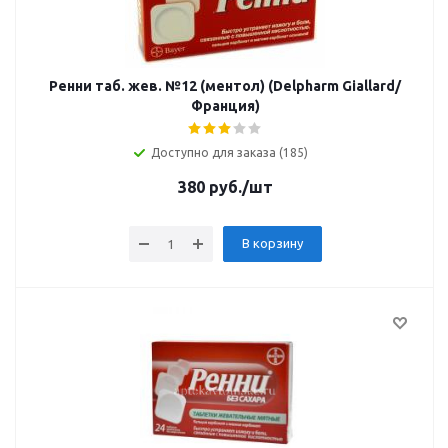
Ренни таб. жев. №12 (ментол) (Delpharm Giallard/
Франция)
Доступно для заказа (185)
380
руб.
/шт
В корзину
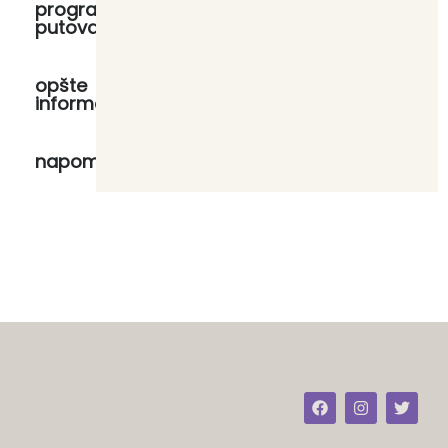
program
putovanja
opšte
informacije
napomene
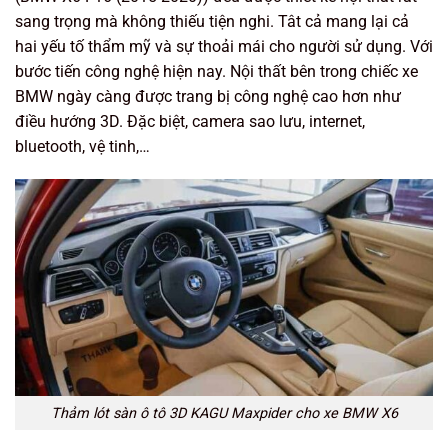
sang trọng mà không thiếu tiện nghi. Tât cả mang lại cả
hai yếu tố thẩm mỹ và sự thoải mái cho người sử dụng. Với
bước tiến công nghệ hiện nay. Nội thất bên trong chiếc xe
BMW ngày càng được trang bị công nghệ cao hơn như
điều hướng 3D. Đặc biệt, camera sao lưu, internet,
bluetooth, vệ tinh,…
Thảm lót sàn ô tô 3D KAGU Maxpider cho xe BMW X6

■ **Exercise requirements**
Reproduce the listing verbatim, and keep the pictures out of the copy.

■ **Reply**
Ренни таб. жев. №12 (ментол) (Delpharm Giallard/
Франция)
Доступно для заказа (185)
380
руб.
/шт
В корзину
program
putovanja
opšte
informacije
napomene
sang trọng mà không thiếu tiện nghi. Tât cả mang lại cả
hai yếu tố thẩm mỹ và sự thoải mái cho người sử dụng. Với
bước tiến công nghệ hiện nay. Nội thất bên trong chiếc xe
BMW ngày càng được trang bị công nghệ cao hơn như
điều hướng 3D. Đặc biệt, camera sao lưu, internet,
bluetooth, vệ tinh,…
Thảm lót sàn ô tô 3D KAGU Maxpider cho xe BMW X6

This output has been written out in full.